(VIII)
Os três dias de caminho correram como num sonho brumoso. Entre os almocreves tudo fez por passar despercebido, viajando e comendo calado, dormindo no canto mais esconso onde ninguém desse por ele.
Umas léguas depois de Penacova, e após longa e custosa subida, lá conseguiu lobrigar o seu destino transitório de Lorvão. Ficou impressionado pela grandiosidade do Mosteiro, pertença da Ordem de Cister desde os tempos do seu avô. À porta esperava um cortejo de freiras encabeçadas pela madre superiora e que era nem mais nem menos que Branca de Portugal, filha de el-rei, mas que já nem respondia por tal nome há vários anos, desde que se havia despedido da vida mundana.
Depois de ajudar a entregar a mercadoria ali destinada, composta sobretudo por lã, mel e alguns alqueires de milho, levaram-no à presença da Abadessa que o olhou de alto a baixo, apreciando a sua compleição e tez tisnada pelo sol, por trás de uns olhos muito azuis.
- Sei quem és e ao que vens. Prepara-te para uma vida diferente de trabalho e sacrifício.
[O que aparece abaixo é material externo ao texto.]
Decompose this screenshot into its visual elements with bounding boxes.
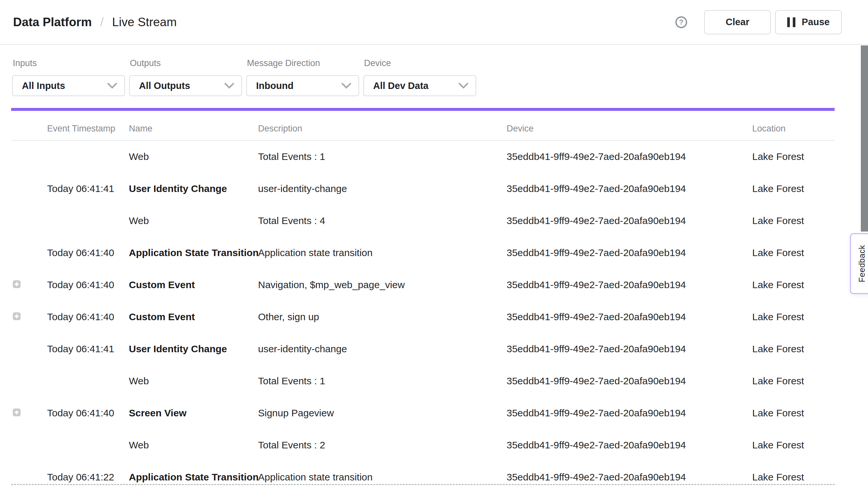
event-device-id: 35eddb41-9ff9-49e2-7aed-20afa90eb194 (506, 151, 752, 162)
table-header-row: Event Timestamp Name Description Device … (11, 111, 835, 141)
column-header-location: Location (752, 124, 835, 134)
event-location: Lake Forest (752, 439, 835, 451)
filter-message-direction-label: Message Direction (247, 59, 359, 68)
table-row[interactable]: Web Total Events : 1 35eddb41-9ff9-49e2-… (11, 141, 835, 173)
event-location: Lake Forest (752, 311, 835, 323)
expand-row-icon[interactable] (13, 408, 21, 416)
chevron-down-icon (224, 79, 234, 89)
filter-inputs: Inputs All Inputs (12, 45, 125, 96)
event-device-id: 35eddb41-9ff9-49e2-7aed-20afa90eb194 (506, 439, 752, 451)
filter-outputs: Outputs All Outputs (129, 45, 242, 96)
breadcrumb-separator-icon: / (100, 16, 104, 29)
table-row[interactable]: Today 06:41:41 User Identity Change user… (11, 173, 835, 205)
event-description: user-identity-change (258, 183, 506, 194)
table-row[interactable]: Today 06:41:40 Custom Event Other, sign … (11, 301, 835, 333)
event-location: Lake Forest (752, 151, 835, 162)
clear-button-label: Clear (726, 17, 750, 28)
event-name: Application State Transition (129, 472, 258, 483)
event-description: Total Events : 2 (258, 439, 506, 451)
clear-button[interactable]: Clear (704, 10, 771, 34)
event-device-id: 35eddb41-9ff9-49e2-7aed-20afa90eb194 (506, 407, 752, 419)
event-device-id: 35eddb41-9ff9-49e2-7aed-20afa90eb194 (506, 311, 752, 323)
event-device-id: 35eddb41-9ff9-49e2-7aed-20afa90eb194 (506, 343, 752, 355)
chevron-down-icon (341, 79, 351, 89)
event-name: Web (129, 151, 258, 162)
event-device-id: 35eddb41-9ff9-49e2-7aed-20afa90eb194 (506, 215, 752, 226)
filter-device: Device All Dev Data (363, 45, 476, 96)
table-row[interactable]: Today 06:41:40 Application State Transit… (11, 237, 835, 269)
event-name: Screen View (129, 407, 258, 419)
event-timestamp: Today 06:41:40 (47, 279, 129, 291)
event-device-id: 35eddb41-9ff9-49e2-7aed-20afa90eb194 (506, 279, 752, 291)
event-location: Lake Forest (752, 472, 835, 483)
filter-device-select[interactable]: All Dev Data (363, 75, 476, 96)
event-description: user-identity-change (258, 343, 506, 355)
event-location: Lake Forest (752, 183, 835, 194)
filter-outputs-select[interactable]: All Outputs (129, 75, 242, 96)
event-name: Application State Transition (129, 247, 258, 259)
event-location: Lake Forest (752, 343, 835, 355)
event-name: Web (129, 215, 258, 226)
pause-icon (787, 17, 796, 27)
event-description: Application state transition (258, 472, 506, 483)
filter-outputs-value: All Outputs (139, 81, 190, 91)
filter-device-value: All Dev Data (373, 81, 428, 91)
event-description: Application state transition (258, 247, 506, 259)
breadcrumb-current-page: Live Stream (112, 16, 177, 29)
table-row[interactable]: Today 06:41:41 User Identity Change user… (11, 333, 835, 365)
header-actions: ? Clear Pause (675, 0, 842, 44)
help-icon[interactable]: ? (675, 17, 687, 28)
table-row[interactable]: Web Total Events : 2 35eddb41-9ff9-49e2-… (11, 429, 835, 461)
event-name: Web (129, 439, 258, 451)
event-device-id: 35eddb41-9ff9-49e2-7aed-20afa90eb194 (506, 472, 752, 483)
event-device-id: 35eddb41-9ff9-49e2-7aed-20afa90eb194 (506, 375, 752, 387)
filter-inputs-label: Inputs (13, 59, 125, 68)
column-header-description: Description (258, 124, 506, 134)
expand-row-icon[interactable] (13, 312, 21, 320)
table-row[interactable]: Today 06:41:40 Screen View Signup Pagevi… (11, 397, 835, 429)
expand-cell (11, 279, 47, 291)
event-name: Custom Event (129, 311, 258, 323)
event-timestamp: Today 06:41:41 (47, 343, 129, 355)
event-name: User Identity Change (129, 183, 258, 194)
table-row[interactable]: Today 06:41:40 Custom Event Navigation, … (11, 269, 835, 301)
vertical-scrollbar-thumb[interactable] (861, 45, 868, 232)
table-row[interactable]: Web Total Events : 1 35eddb41-9ff9-49e2-… (11, 365, 835, 397)
expand-row-icon[interactable] (13, 280, 21, 288)
event-description: Total Events : 1 (258, 151, 506, 162)
event-location: Lake Forest (752, 375, 835, 387)
chevron-down-icon (458, 79, 468, 89)
event-description: Navigation, $mp_web_page_view (258, 279, 506, 291)
event-location: Lake Forest (752, 247, 835, 259)
app-header: Data Platform / Live Stream ? Clear Paus… (0, 0, 868, 45)
filter-message-direction-select[interactable]: Inbound (246, 75, 359, 96)
event-description: Total Events : 4 (258, 215, 506, 226)
filter-inputs-value: All Inputs (22, 81, 65, 91)
breadcrumb-section[interactable]: Data Platform (13, 16, 92, 29)
pause-button[interactable]: Pause (775, 10, 842, 34)
breadcrumb: Data Platform / Live Stream (13, 0, 177, 44)
table-body: Web Total Events : 1 35eddb41-9ff9-49e2-… (11, 141, 835, 486)
filter-outputs-label: Outputs (130, 59, 242, 68)
new-events-dashed-divider (11, 484, 835, 485)
filter-inputs-select[interactable]: All Inputs (12, 75, 125, 96)
filter-device-label: Device (364, 59, 476, 68)
live-stream-table: Event Timestamp Name Description Device … (11, 111, 835, 486)
filter-bar: Inputs All Inputs Outputs All Outputs Me… (12, 45, 476, 96)
expand-cell (11, 311, 47, 323)
filter-message-direction: Message Direction Inbound (246, 45, 359, 96)
column-header-device: Device (506, 124, 752, 134)
feedback-tab-label: Feedback (857, 245, 867, 282)
event-description: Signup Pageview (258, 407, 506, 419)
event-timestamp: Today 06:41:40 (47, 247, 129, 259)
event-device-id: 35eddb41-9ff9-49e2-7aed-20afa90eb194 (506, 247, 752, 259)
event-timestamp: Today 06:41:40 (47, 407, 129, 419)
table-row[interactable]: Today 06:41:22 Application State Transit… (11, 461, 835, 486)
pause-button-label: Pause (802, 17, 829, 28)
event-name: Web (129, 375, 258, 387)
accent-divider-bar (11, 108, 835, 111)
event-description: Total Events : 1 (258, 375, 506, 387)
event-location: Lake Forest (752, 215, 835, 226)
table-row[interactable]: Web Total Events : 4 35eddb41-9ff9-49e2-… (11, 205, 835, 237)
feedback-tab[interactable]: Feedback (850, 233, 868, 294)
Tens de respeitar as matinas, fazer o que te mandarem sem qualquer réplica. Dentro de muros todos estão acima de ti. Nunca o esqueças. Claro que ficarás na ala dos criados e servos. Que respeitarás todos e em especial as damas e monjas a quem só poderás dirigir palavra se antes elas a ti se dirigirem. E ficas a saber que respondes directamente ao Albano, o responsável por toda a serventia. Agora vai...
O seu ar triste e desanimado parecia escurecer ainda mais aquele fim da tarde. Só muito depois e já na sua enxerga pareceu lembrar-se que depois daquele discurso que mais soou a sermão, lhe parecia ter ouvido uns risinhos abafados vindos das noviças do fim da ala que a Abadessa comandava.